Second, it’s damned near impossible to imagine Lawrence Cannon leading that conversation in any direction. Or indeed any other conversation on any topic. He’s been in politics forever and has never impressed anyone with the force of his thinking on topics of high statecraft. If he is an heir to Pearson or Axworthy or Joe Clark or whoever your favourite foreign minister is, here’s his chance to prove it. Exceeding expectations shouldn’t be too hard.

Again: Canada has had eight foreign ministers in just over eight years. There is no reason for Canada’s foreign minister to be taken seriously if he is Random Guy Who Won’t Be At Next Year’s Meeting. At this point in the conversation somebody can usually be found to say, “but the PM runs foreign policy so it doesn’t matter who has the title.” This is one of those things that sound sophisticated but aren’t. The PM is physically trapped in Ottawa for most of the parliamentary year, has domestic imperatives when he does travel outside Ottawa, and misses most of the big meetings where global players coordinate their responses to assorted crises. A good foreign minister acts for Canada when the PM can’t be there to do so. Stephen Harper’s consistent refusal to hire impressive foreign ministers reflects only his own insecurity.

Finally I told the diplomats that, since Stockwell Day is Stockwell Day and Lawrence Cannon isn’t even interesting enough to be Stockwell Day, the most important interlocutor in Harper’s Ottawa for any foreign goverment is Jason Kenney, the new minister for multiculturalism and immigration. Obviously he has new responsibilities and will be less free to attend every reception on the embassy circuit. But Kenney still has special responsibility for ensuring his party is well-regarded by immigrant communities. That means he’ll need to be aware of, and sensitive to, dozens of countries’ interests on dozens of files. And unlike many others, Kenney has the PM’s ear and a demonstrated history of modest but real success in carrying out his assignments.

If the foreign and trade ministers have no particular clout and the immigration minister has more, this is only partially a by-product of the Harper cabinet-making style. It’s also a reflection of the kind of country Canada is. Unlike, say, Norway or France, countries whose interaction with the world mostly takes place out in the world, Canada’s interactions with the world take place largely on Canadian soil. It’s an accident of the personalities involved that Harper’s new cabinet will reflect that division of labour.

There’s one more file that will lead Canada’s foreign policy in the next several months: the environment.

I keep running into Conservatives who are convinced Jim Prentice’s assignment to Environment is a punishment. It’s a difficult file, the Conservatives can never get credit for managing it, and any action Prentice does take will be felt in the oil patch — where he hopes to finance any future run for the leadership. Plus apparently the distribution of cabinet-committee assignments clips Prentice’s wings considerably.
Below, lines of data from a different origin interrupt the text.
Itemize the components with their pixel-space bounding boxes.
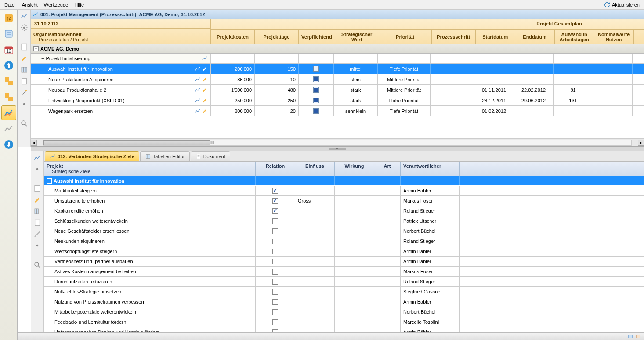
checkbox[interactable]: [313, 108, 319, 114]
checkbox[interactable]: [313, 87, 319, 93]
edit-icon[interactable]: [202, 76, 208, 83]
bottom-row[interactable]: Schlüsselkunden weiterentwickeln Patrick…: [44, 216, 644, 226]
hdr-verpfl[interactable]: Verpflichtend: [299, 30, 335, 44]
edit-icon[interactable]: [202, 66, 208, 72]
hdr-schritt[interactable]: Prozessschritt: [432, 30, 476, 44]
tool-doc[interactable]: [19, 76, 29, 86]
sidebar-contacts[interactable]: @: [1, 11, 16, 25]
top-hscroll[interactable]: ◄ ⦀⦀ ►: [31, 138, 644, 146]
bottom-row[interactable]: Neukunden akquirieren Roland Stieger: [44, 236, 644, 246]
splitter[interactable]: [31, 147, 644, 151]
hdr-aufwand[interactable]: Aufwand in Arbeitstagen: [555, 30, 594, 44]
data-row[interactable]: Entwicklung Neuprodukt (XSIID-01) 250'00…: [31, 95, 644, 106]
hdr-kosten[interactable]: Projektkosten: [211, 30, 255, 44]
expander-icon[interactable]: −: [41, 56, 44, 61]
menu-datei[interactable]: Datei: [2, 1, 18, 8]
chart-icon[interactable]: [195, 76, 201, 83]
btool-magic[interactable]: [33, 229, 42, 239]
btool-edit[interactable]: [33, 195, 42, 205]
hdr-prio[interactable]: Priorität: [379, 30, 432, 44]
chart-icon[interactable]: [195, 66, 201, 72]
data-row[interactable]: Wagenpark ersetzen 200'000 20 sehr klein…: [31, 106, 644, 116]
menu-werkzeuge[interactable]: Werkzeuge: [41, 1, 71, 8]
hdr-end[interactable]: Enddatum: [515, 30, 555, 44]
hdr-tage[interactable]: Projekttage: [255, 30, 299, 44]
bottom-row[interactable]: Vertriebsnetz und -partner ausbauen Armi…: [44, 257, 644, 267]
bottom-row[interactable]: Nutzung von Preisspielräumen verbessern …: [44, 297, 644, 307]
tool-columns[interactable]: [19, 65, 29, 75]
bottom-row[interactable]: Feedback- und Lernkultur fördern Marcell…: [44, 317, 644, 327]
chart-icon[interactable]: [195, 108, 201, 114]
bottom-group[interactable]: −Auswahl Institut für Innovation: [44, 176, 644, 186]
tool-sheet[interactable]: [19, 42, 29, 52]
bottom-row[interactable]: Null-Fehler-Strategie umsetzen Siegfried…: [44, 287, 644, 297]
sidebar-down[interactable]: [1, 137, 16, 152]
checkbox[interactable]: [272, 299, 278, 305]
checkbox[interactable]: [272, 309, 278, 315]
bottom-row[interactable]: Umsatzrendite erhöhen Gross Markus Foser: [44, 196, 644, 206]
hdr-start[interactable]: Startdatum: [476, 30, 515, 44]
bottom-row[interactable]: Unternehmerisches Denken und Handeln för…: [44, 327, 644, 332]
checkbox[interactable]: [272, 259, 278, 264]
bottom-row[interactable]: Durchlaufzeiten reduzieren Roland Stiege…: [44, 277, 644, 287]
btool-cols[interactable]: [33, 206, 42, 216]
tool-settings[interactable]: [19, 23, 29, 33]
tool-magic[interactable]: [19, 88, 29, 98]
checkbox[interactable]: [272, 319, 278, 325]
bottom-row[interactable]: Wertschöpfungstiefe steigern Armin Bäble…: [44, 246, 644, 257]
tool-gear2[interactable]: [19, 99, 29, 109]
checkbox[interactable]: [272, 329, 278, 333]
sidebar-windows[interactable]: [1, 74, 16, 89]
tool-search[interactable]: [19, 119, 29, 128]
btool-search[interactable]: [33, 260, 42, 270]
checkbox[interactable]: [313, 66, 319, 72]
checkbox[interactable]: [272, 218, 278, 224]
tab-0[interactable]: 012. Verbinden Strategische Ziele: [45, 151, 139, 161]
tool-chart[interactable]: [19, 11, 29, 21]
tab-2[interactable]: Dokument: [191, 151, 230, 161]
btool-sheet[interactable]: [33, 184, 42, 193]
checkbox[interactable]: [272, 249, 278, 254]
hdr-wert[interactable]: Strategischer Wert: [335, 30, 379, 44]
checkbox[interactable]: [272, 239, 278, 244]
menu-hilfe[interactable]: Hilfe: [72, 1, 87, 8]
bottom-row[interactable]: Marktanteil steigern Armin Bäbler: [44, 186, 644, 196]
chart-icon[interactable]: [195, 87, 201, 93]
group-row[interactable]: −ACME AG, Demo: [31, 44, 644, 54]
edit-icon[interactable]: [202, 108, 208, 114]
btool-doc[interactable]: [33, 218, 42, 228]
menu-ansicht[interactable]: Ansicht: [19, 1, 40, 8]
tab-1[interactable]: Tabellen Editor: [140, 151, 190, 161]
data-row[interactable]: Auswahl Institut für Innovation 200'000 …: [31, 64, 644, 74]
edit-icon[interactable]: [202, 87, 208, 93]
checkbox[interactable]: [272, 269, 278, 275]
sidebar-windows2[interactable]: [1, 90, 16, 105]
chart-icon[interactable]: [195, 98, 201, 104]
tool-edit[interactable]: [19, 54, 29, 63]
checkbox[interactable]: [272, 198, 278, 204]
bhdr-art[interactable]: Art: [374, 162, 401, 176]
sidebar-calendar[interactable]: 12: [1, 42, 16, 57]
checkbox[interactable]: [313, 76, 319, 82]
sidebar-tasks[interactable]: [1, 26, 16, 41]
expander-icon[interactable]: −: [33, 46, 39, 51]
bottom-row[interactable]: Aktives Kostenmanagement betreiben Marku…: [44, 267, 644, 277]
bhdr-wirk[interactable]: Wirkung: [335, 162, 374, 176]
expander-icon[interactable]: −: [47, 178, 52, 184]
btool-settings[interactable]: [33, 164, 42, 174]
bottom-row[interactable]: Neue Geschäftsfelder erschliessen Norber…: [44, 226, 644, 236]
refresh-button[interactable]: Aktualisieren: [601, 1, 642, 9]
bottom-row[interactable]: Kapitalrendite erhöhen Roland Stieger: [44, 206, 644, 216]
data-row[interactable]: Neubau Produktionshalle 2 1'500'000 480 …: [31, 85, 644, 95]
checkbox[interactable]: [272, 289, 278, 295]
sidebar-chart2[interactable]: [1, 121, 16, 136]
checkbox[interactable]: [313, 98, 319, 103]
checkbox[interactable]: [272, 208, 278, 214]
btool-chart[interactable]: [33, 153, 42, 163]
bhdr-rel[interactable]: Relation: [256, 162, 295, 176]
edit-icon[interactable]: [202, 98, 208, 104]
hdr-nutzen[interactable]: Nominalwerte Nutzen: [594, 30, 634, 44]
bhdr-einfluss[interactable]: Einfluss: [295, 162, 335, 176]
data-row[interactable]: Neue Praktikanten Akquirieren 85'000 10 …: [31, 74, 644, 85]
btool-gear[interactable]: [33, 241, 42, 250]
I think there’s probably something to all that. It fits with previous Harper cabinet assignments — MacKay and Bernier to Foreign Affairs.

But Prentice will have an important assignment for all that. Harper’s comments after the cabinet shuffle hinted at what it is when he talked about balancing the economy and the environment. The new U.S. administration will be crucial to both. My suspicion, confirmed by Conservatives I’ve chatted with, is that Prentice’s mandate letter tells him to keep Canada’s policy on greenhouse gases closely harmonized with that of a new Obama administration.
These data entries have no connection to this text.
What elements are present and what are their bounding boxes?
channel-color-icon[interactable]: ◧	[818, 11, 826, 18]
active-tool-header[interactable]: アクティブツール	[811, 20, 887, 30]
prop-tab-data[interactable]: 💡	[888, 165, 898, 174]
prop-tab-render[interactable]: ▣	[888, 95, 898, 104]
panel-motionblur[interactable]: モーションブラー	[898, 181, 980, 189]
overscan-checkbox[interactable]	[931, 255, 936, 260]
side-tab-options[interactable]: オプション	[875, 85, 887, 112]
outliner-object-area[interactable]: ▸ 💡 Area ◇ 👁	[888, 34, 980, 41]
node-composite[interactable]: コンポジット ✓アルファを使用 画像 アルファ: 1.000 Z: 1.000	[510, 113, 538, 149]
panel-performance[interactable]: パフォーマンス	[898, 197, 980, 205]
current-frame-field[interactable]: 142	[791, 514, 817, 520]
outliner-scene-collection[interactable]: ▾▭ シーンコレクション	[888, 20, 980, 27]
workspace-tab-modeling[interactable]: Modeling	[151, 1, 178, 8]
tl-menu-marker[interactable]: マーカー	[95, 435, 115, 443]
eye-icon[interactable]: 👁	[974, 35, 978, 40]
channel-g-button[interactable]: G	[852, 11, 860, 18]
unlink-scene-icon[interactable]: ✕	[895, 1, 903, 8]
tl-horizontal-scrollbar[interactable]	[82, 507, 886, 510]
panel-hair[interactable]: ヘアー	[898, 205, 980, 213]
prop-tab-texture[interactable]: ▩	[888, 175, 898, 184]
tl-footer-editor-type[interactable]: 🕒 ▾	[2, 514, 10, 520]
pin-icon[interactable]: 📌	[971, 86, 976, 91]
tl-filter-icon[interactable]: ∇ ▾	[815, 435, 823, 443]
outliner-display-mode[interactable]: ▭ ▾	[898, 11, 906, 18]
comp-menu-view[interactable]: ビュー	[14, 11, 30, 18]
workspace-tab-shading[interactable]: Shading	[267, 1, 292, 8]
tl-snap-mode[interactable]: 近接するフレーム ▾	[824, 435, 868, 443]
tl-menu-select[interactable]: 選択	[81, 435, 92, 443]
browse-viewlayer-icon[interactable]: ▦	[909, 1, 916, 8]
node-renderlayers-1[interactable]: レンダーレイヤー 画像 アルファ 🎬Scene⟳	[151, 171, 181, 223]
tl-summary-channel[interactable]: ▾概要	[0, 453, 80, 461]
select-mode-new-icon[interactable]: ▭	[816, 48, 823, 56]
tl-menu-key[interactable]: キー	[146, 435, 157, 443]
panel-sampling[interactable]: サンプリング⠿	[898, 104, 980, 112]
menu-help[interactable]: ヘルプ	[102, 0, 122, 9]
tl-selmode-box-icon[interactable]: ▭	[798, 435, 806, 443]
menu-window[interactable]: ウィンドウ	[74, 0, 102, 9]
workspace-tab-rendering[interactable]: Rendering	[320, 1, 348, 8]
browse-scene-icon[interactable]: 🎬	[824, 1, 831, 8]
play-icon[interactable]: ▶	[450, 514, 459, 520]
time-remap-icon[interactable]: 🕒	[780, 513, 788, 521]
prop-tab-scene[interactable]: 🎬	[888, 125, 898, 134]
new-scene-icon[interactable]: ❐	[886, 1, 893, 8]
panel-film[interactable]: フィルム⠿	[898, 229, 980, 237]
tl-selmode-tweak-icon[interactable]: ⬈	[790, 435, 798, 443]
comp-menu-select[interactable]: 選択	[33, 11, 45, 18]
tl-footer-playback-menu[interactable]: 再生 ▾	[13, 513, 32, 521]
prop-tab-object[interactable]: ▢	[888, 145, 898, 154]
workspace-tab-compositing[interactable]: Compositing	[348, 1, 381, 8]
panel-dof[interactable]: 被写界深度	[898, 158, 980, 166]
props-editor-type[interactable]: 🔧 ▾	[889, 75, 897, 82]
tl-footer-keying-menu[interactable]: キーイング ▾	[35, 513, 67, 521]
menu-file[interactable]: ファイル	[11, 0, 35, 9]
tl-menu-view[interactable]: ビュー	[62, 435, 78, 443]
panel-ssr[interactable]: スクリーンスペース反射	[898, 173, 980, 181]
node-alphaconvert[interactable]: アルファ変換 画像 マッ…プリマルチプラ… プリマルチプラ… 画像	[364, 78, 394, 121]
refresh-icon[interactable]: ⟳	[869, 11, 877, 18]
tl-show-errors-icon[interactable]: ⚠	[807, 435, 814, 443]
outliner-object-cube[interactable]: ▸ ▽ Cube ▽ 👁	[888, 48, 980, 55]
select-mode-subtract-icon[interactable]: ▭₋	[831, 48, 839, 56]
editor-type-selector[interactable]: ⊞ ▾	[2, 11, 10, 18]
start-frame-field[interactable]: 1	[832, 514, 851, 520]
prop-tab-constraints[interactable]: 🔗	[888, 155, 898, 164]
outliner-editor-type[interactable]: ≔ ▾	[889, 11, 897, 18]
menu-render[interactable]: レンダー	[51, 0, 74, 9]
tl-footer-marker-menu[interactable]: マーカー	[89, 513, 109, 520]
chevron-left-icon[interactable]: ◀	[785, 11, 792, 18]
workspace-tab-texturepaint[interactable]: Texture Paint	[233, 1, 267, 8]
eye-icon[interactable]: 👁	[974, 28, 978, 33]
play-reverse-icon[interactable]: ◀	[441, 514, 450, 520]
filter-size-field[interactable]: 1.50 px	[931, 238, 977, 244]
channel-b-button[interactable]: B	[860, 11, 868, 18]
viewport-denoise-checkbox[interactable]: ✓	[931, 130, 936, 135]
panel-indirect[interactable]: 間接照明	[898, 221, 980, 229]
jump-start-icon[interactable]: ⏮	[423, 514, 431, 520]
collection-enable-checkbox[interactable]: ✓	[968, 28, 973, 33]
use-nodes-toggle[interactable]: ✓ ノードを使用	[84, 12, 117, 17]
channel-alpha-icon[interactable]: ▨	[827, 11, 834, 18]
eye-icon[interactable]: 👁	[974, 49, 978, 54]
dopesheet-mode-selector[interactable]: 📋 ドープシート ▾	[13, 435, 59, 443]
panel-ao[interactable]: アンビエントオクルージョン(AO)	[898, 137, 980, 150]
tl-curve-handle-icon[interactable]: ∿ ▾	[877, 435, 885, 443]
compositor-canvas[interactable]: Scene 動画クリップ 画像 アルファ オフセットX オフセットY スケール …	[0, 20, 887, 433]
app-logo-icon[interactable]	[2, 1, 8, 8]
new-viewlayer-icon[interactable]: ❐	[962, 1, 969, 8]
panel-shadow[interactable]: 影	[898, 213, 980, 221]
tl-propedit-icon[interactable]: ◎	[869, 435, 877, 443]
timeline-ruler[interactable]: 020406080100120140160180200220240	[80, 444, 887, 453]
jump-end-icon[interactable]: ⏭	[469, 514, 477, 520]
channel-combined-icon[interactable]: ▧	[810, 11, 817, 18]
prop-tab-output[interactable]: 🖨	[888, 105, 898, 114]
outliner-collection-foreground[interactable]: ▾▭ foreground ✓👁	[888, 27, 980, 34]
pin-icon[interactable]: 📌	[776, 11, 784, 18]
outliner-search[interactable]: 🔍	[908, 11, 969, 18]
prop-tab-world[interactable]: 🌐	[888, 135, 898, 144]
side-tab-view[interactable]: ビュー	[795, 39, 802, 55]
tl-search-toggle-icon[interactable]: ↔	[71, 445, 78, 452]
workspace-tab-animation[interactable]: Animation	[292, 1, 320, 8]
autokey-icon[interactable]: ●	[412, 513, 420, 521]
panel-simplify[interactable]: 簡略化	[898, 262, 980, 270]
Probably this will be easy work. It wasn’t widely noted, but Obama spent almost no time talking about global warming or about serious attempts to slow or remedy it. So if he doesn’t do much on the file, he provides cover for Harper. If he does, then matching his moves — getting Canada into what would otherwise be a U.S.-only carbon market, for instance — protects Canada from a competitive disadvantage. As a really nice bonus, it also makes Harper hard to touch politically. “I built a 21st-century green economy with Barack Obama. What did the Liberals ever accomplish?”

So there’s your foreign policy team: Lawrence Cannon, Stockwell Day, Jason Kenney and Jim Prentice. In reverse order of importance.